Le bras de fer entre Washington et Mexico n’a pas fait dérailler l’économie mexicaine. Le Fonds monétaire international (FMI) prévoit que le produit intérieur brut (PIB) augmentera de 1,6 % en 2019, puis de 1,9 % en 2020. À titre de comparaison, aux États-Unis, l’économie progressera respectivement de 2,3 % et de 1,9 %.
Comme le destin économique du Canada, celui du Mexique est fortement lié à celui des États-Unis puisque 80 % des exportations mexicaines sont expédiées chez son puissant voisin du nord. Quand l’économie américaine va bien, l’économie mexicaine se porte bien.
D’ailleurs, les analystes de la multinationale française de l’assurance-crédit, Coface, soulignent dans une note que la proximité géographique de l’économie américaine figure parmi les principales forces du Mexique, tout comme sa base industrielle importante (32 % du PIB) et les récentes améliorations de sa situation budgétaire.
Autre force du Mexique : l’inflation est maîtrisée et la consommation demeure forte dans ce pays de près de 130 millions d’habitants, selon l’équipe économique de J.P. Morgan. « Les conditions des consommateurs sont restées robustes – en particulier les salaires réels. Cela nous permet de minimiser la faiblesse observée de la fin de 2018 et de continuer à prévoir que la croissance sera tirée par la consommation cette année », écrivent ses analystes.
Le portrait est toutefois moins rose du côté de la Bolsa Mexicana de Valores, la Bourse de Mexico. Son indice phare, l’IPC, est en retrait de 15 % depuis son sommet de juillet 2017. Durant la même période, le S&P 500 à New York a progressé de 20 % et le S&P/TSX à Toronto a monté de 9 %.
La correction sur le parquet mexicain s’explique en partie par les menaces de l’administration Trump, à la fin de mai, d’imposer des tarifs de 5 % sur les importations mexicaines si le pays n’arrive pas ralentir les flux migratoires aux États-Unis en provenance de l’Amérique centrale. Pour ne pas subir de représailles, les Mexicains ont conclu en juin un accord avec les Américains dans lequel ils s’engagent à contrôler davantage les mouvements de migrants provenant de ces régions. La menace de tarifs est donc écartée, du moins pour l’instant.
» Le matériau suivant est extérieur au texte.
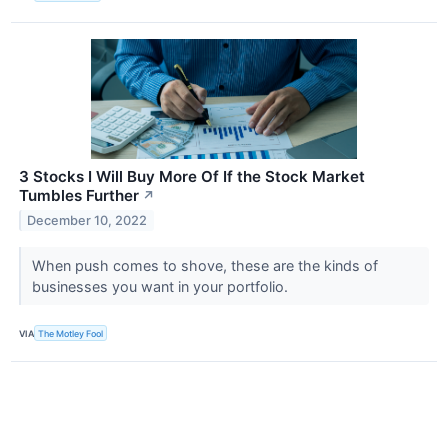
3 Stocks I Will Buy More Of If the Stock Market
Tumbles Further
↗
December 10, 2022
When push comes to shove, these are the kinds of
businesses you want in your portfolio.
VIA
The Motley Fool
D’autres facteurs sont susceptibles de peser sur l’économie mexicaine, selon Art Woo, directeur et économiste en chef chez BMO Marchés des capitaux.
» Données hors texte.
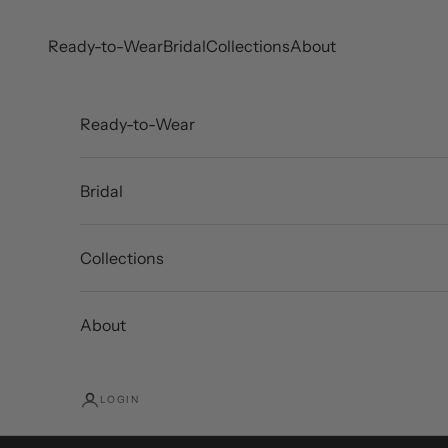
Skip to content
Ready-to-Wear
Bridal
Collections
About
Ready-to-Wear
Bridal
Collections
About
LOGIN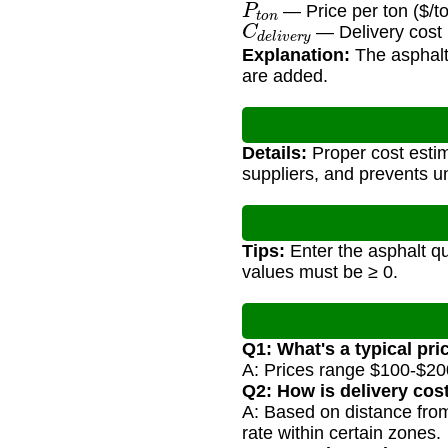
— Price per ton ($/t
C
d
e
l
i
v
e
r
y
— Delivery cost 
Explanation:
The asphalt 
are added.
Details:
Proper cost estim
suppliers, and prevents 
Tips:
Enter the asphalt qua
values must be ≥ 0.
Q1: What's a typical pr
A: Prices range $100-$200/
Q2: How is delivery cos
A: Based on distance from
rate within certain zones.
Il pointe du doigt « l’incertitude politique persistante » entourant le nouveau gouvernement de gauche d’Andrés Manuel López Obrador, le renforcement du protectionnisme aux États-Unis ainsi qu’un ralentissement modéré de l’économie américaine.
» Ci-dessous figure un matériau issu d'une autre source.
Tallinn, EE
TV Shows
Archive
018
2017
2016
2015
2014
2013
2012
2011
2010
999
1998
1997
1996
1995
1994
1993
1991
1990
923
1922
Malgré tout, plusieurs secteurs de l’économie mexicaine se portent relativement bien, selon Erick Vega, directeur des investissements, gestion d’actifs, chez HSBC au Mexique, de même que Hugo Ste-Marie et Jean-Michel Gauthier, respectivement stratège associé chez Scotia Capital et stratège associé, services bancaires et marchés mondiaux à la Banque Scotia.
1. La consommation
Le consommateur mexicain a le vent dans les voiles et les entreprises du secteur en récoltent les fruits, constate Erick Vega. « L’ensemble des entreprises affichent une croissance durable, elles améliorent leur rentabilité et elles ont des valorisations toujours raisonnables », dit-il.
La consommation, qui représente les deux tiers du PIB, a d’ailleurs été l’un des principaux moteurs de l’économie mexicaine depuis deux ans.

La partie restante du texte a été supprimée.